2014 Daytona 500: An Earnhardt Is Back on Top

February 24, 2014

From the look on his face shortly after the 55th running of the Daytona 500, it would have been difficult to guess that Dale Earnhardt Jr. is nearing his 40th birthday.

The 11-time recipient of NASCAR’s Most Popular Driver award, who picked up nicknames such as “Junebug” and “Junior” early on in his career, will likely be known as “Dale’s kid” for as long as he puts on a firesuit and straps himself into a racecar.

But for as much as the fans’ perception of Junior will forever keep him young metaphorically, the struggles he has endured over his 16-year Sprint Cup Series career have almost certainly taken their toll.

Before last night’s victory, which marks the second time Earnhardt has won the Great American Race (the other coming in 2004), it had been 55 races since he had seen Victory Lane. Five times he finished runner-up in 2013.

Though tying his near misses back to just last year sort of does a disservice to the greater point. It hasn’t just been a tough last year and a half for Earnhardt; it’s been a tough career.

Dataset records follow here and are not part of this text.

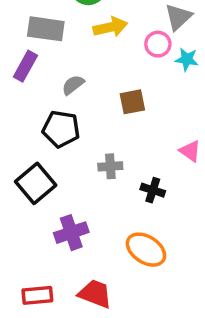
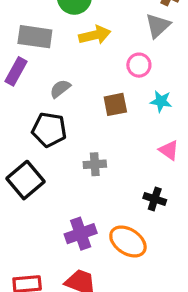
pink circle: (158, 44) -> (139, 65), moved
cyan star: (187, 59) -> (161, 101), moved
black cross: (153, 190) -> (155, 199), moved
purple cross: (71, 233) -> (81, 234), moved

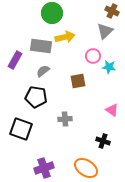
gray rectangle: (35, 37) -> (41, 46), moved
cyan star: (161, 101) -> (109, 67), moved
black square: (25, 180) -> (21, 129), turned -30
purple cross: (81, 234) -> (44, 168), moved

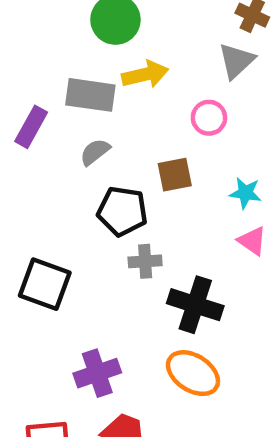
cyan star: (109, 67) -> (245, 193), moved
black pentagon: (36, 97) -> (122, 211), moved
black cross: (103, 141) -> (195, 305), moved, size x1.6

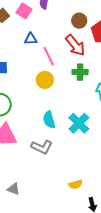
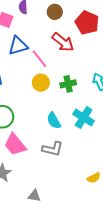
brown circle: (79, 21) -> (55, 12), moved
blue triangle: (31, 39) -> (18, 46), size x1.5
green cross: (80, 72) -> (68, 84), moved

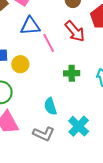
yellow circle: (41, 83) -> (20, 64), moved
cyan cross: (84, 117) -> (79, 126), moved

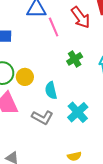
yellow circle: (20, 64) -> (25, 77), moved
green cross: (72, 73) -> (75, 59), turned -35

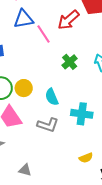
red arrow: (81, 17) -> (68, 20), turned 95
cyan cross: (78, 112) -> (82, 114), turned -30

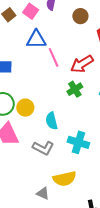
red arrow: (68, 20) -> (82, 64), moved
yellow semicircle: (86, 158) -> (65, 179), moved, size x1.6
gray triangle: (25, 170) -> (43, 193), moved

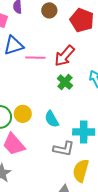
pink line: (54, 57) -> (35, 58), turned -48
gray L-shape: (43, 148) -> (64, 149), moved
yellow semicircle: (65, 179) -> (81, 171), turned 135

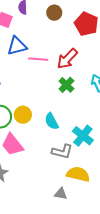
cyan cross: (84, 132) -> (83, 136), turned 35
yellow semicircle: (81, 171) -> (78, 174), turned 85

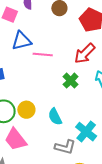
red arrow: (67, 59) -> (85, 53), moved

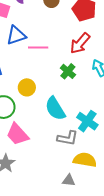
yellow circle: (26, 110) -> (27, 87), moved
cyan semicircle: (55, 117) -> (55, 109), size x1.4

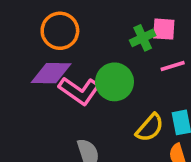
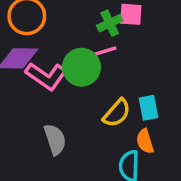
pink line: (173, 66) -> (104, 51), moved

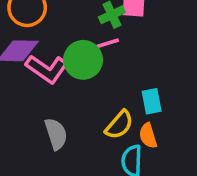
yellow semicircle: (117, 113) -> (119, 125), moved

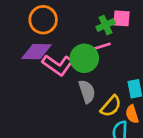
gray semicircle: (56, 134) -> (87, 92), moved

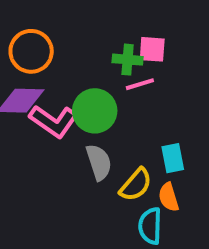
green cross: (106, 25) -> (128, 60), turned 30
pink line: (102, 46) -> (140, 84), moved

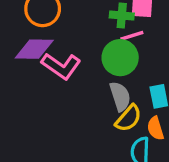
green circle: (95, 111) -> (120, 58), moved
gray semicircle: (99, 162) -> (120, 96), moved

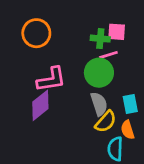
purple diamond: (34, 49) -> (40, 105), moved, turned -40
pink L-shape: (61, 66) -> (51, 79), turned -44

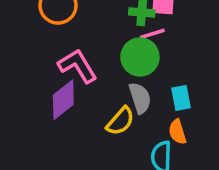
pink L-shape: (51, 79) -> (78, 66), turned -112
yellow semicircle: (106, 122) -> (120, 121), moved

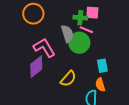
pink line: (152, 34) -> (86, 30), turned 40
gray semicircle: (140, 98) -> (67, 34), moved

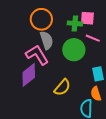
orange circle: (33, 14) -> (41, 19), moved
pink line: (86, 30) -> (93, 38), moved
gray semicircle: (67, 34) -> (47, 40), moved

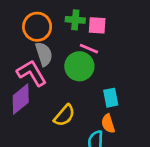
green cross: (75, 23) -> (75, 20), moved
pink line: (93, 38) -> (89, 49), moved

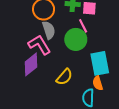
pink line: (89, 49) -> (83, 26), turned 40
cyan rectangle: (111, 98) -> (100, 63), size x1.6

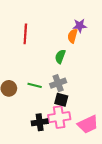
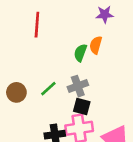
orange semicircle: (73, 36) -> (96, 45), moved
green line: (35, 85) -> (48, 89), turned -56

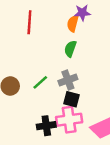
purple star: (105, 14) -> (82, 13), moved
orange semicircle: (96, 45) -> (73, 23), moved

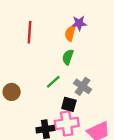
gray cross: (68, 80) -> (82, 86), moved, turned -36
green line: (40, 82) -> (53, 82), moved

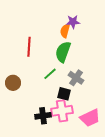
red line: (30, 32) -> (29, 47), moved
green semicircle: (68, 57) -> (63, 52), size x1.5

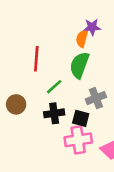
green line: (50, 74) -> (54, 87), moved
gray cross: (76, 78) -> (96, 98), turned 35
black cross: (43, 116) -> (54, 113), moved

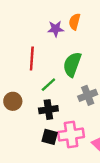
purple star: (92, 27) -> (56, 29), moved
orange semicircle: (82, 39) -> (75, 22), moved
black square: (81, 118) -> (50, 137), moved

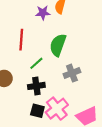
pink cross: (71, 135) -> (57, 109), turned -30

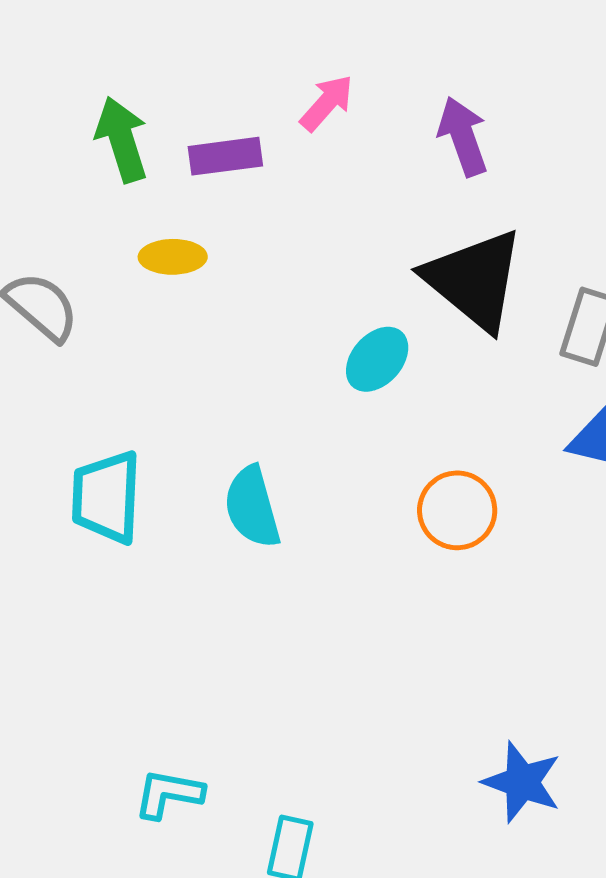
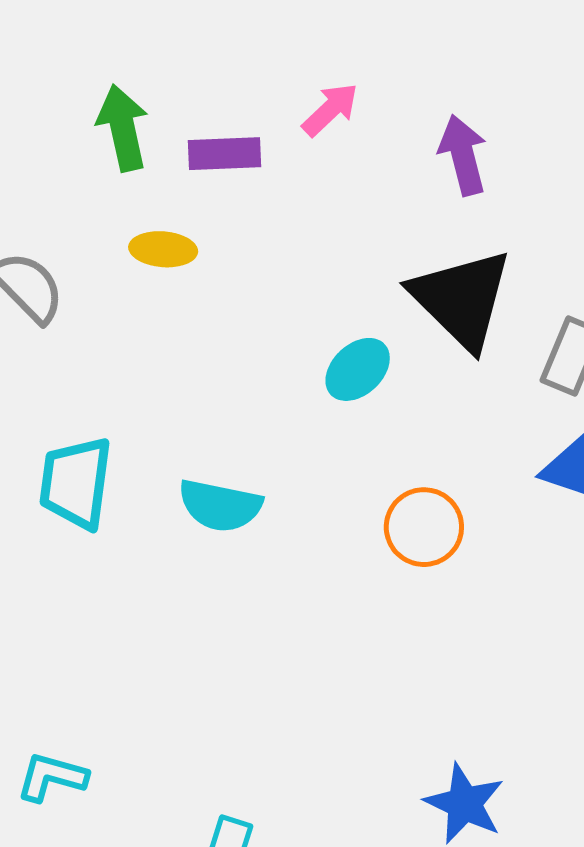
cyan semicircle: (252, 507) -> (220, 506), turned -68
cyan L-shape: (169, 794) -> (52, 777), moved

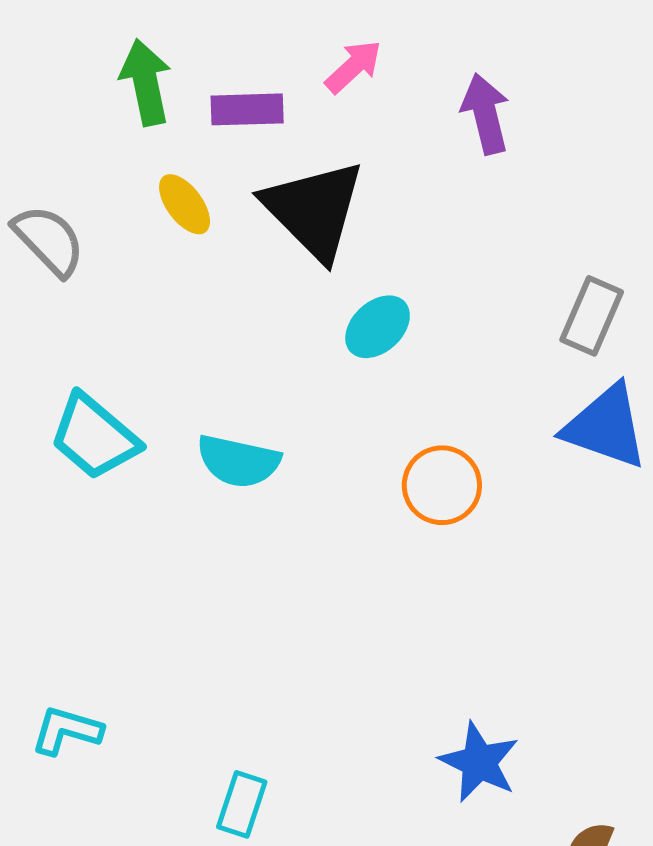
yellow ellipse: (163, 249) -> (185, 204), turned 48
black triangle: (461, 299) -> (314, 210), moved
cyan trapezoid: (76, 483) -> (94, 437), turned -58

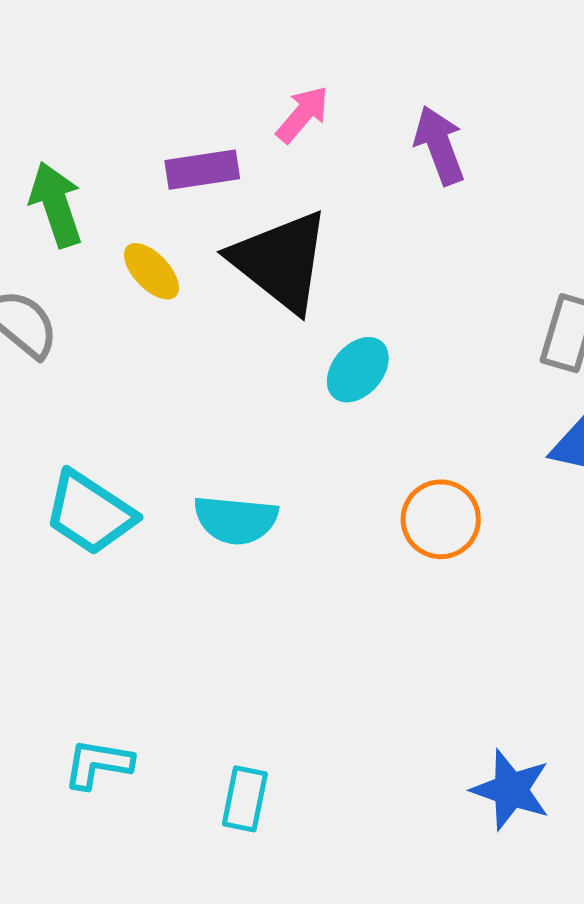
green arrow: (146, 82) -> (56, 205), moved
cyan L-shape: (67, 731) -> (98, 764), moved
cyan rectangle: (242, 804) -> (245, 799), moved

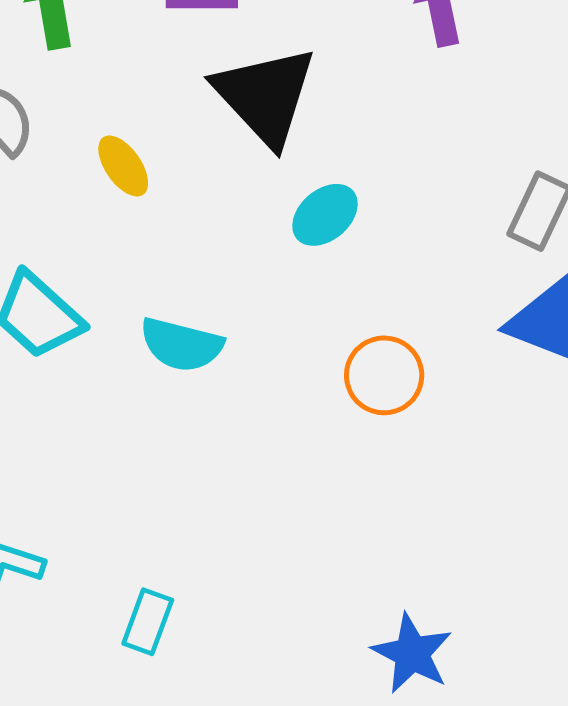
yellow ellipse: (151, 271) -> (123, 166), moved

Imagine being NASCAR’s equivalent to the son of Michael Jordan (though Kyle Petty might have something to say about that). Junior has never shied away from the pressure that comes with performing for the majority of his father’s fans, who changed their allegiance from the No. 3 to the No. 8 when Dale Sr. passed away on the last lap of the 2001 Daytona 500.

Some might say that Junior hasn’t exactly lived up to the billing for him, though. Sixteen seasons on NASCAR’s top circuit. Zero championships. Just 20 wins.

Then there’s the switching teams saga of 2007, when Junior decided to sign with Hendrick Motorsports rather than continue driving for DEI, the company founded by his father. It was an ugly situation that seemed to pit stepmother against son for the right to his father’s legacy.

In the end, that feud seems small compared to what transpired in the years since. Signing with Hendrick Motorsports was, to once again draw similarities to the NBA, like LeBron James signing with the Miami Heat after failing to win a championship with his hometown Cavaliers. Earnhardt Jr. went to Hendrick Motorsports to do one thing: win a championship.

But unlike James, Earnhardt has yet to cash in on his investment. To make matters worse, the equipment required to do so is definitely available with his new team.

Teammate Jimmie Johnson has won not one, not two, not three, not four, not five…but six championships with Hendrick.

So while it was just one race, both diehard racing fans and new age statistics types alike can agree that last night’s victory was huge for the driver of the No. 88 National Guard Chevrolet.

Under the new Sprint Cup Series rules, drivers who win a race during the 26-race “regular season” automatically qualify for the 10-race Chase for the Cup playoff.

“They’re going to make Chase plans now. They’re very flexible in what they can try,” said Denny Hamlin, who finished runner-up to Earnhardt in the race.

Flexibility is one of the things NASCAR hopes will prompt drivers to make more exciting decisions leading up to the chase. At any rate, it should give drivers increased confidence about their chances after a victory.

“We’re going for the jugular this year,” said Earnhardt.

Hopefully that means we can finally see Junior being Junior more often. Because it was pretty damn cool when we saw it at the end of last night.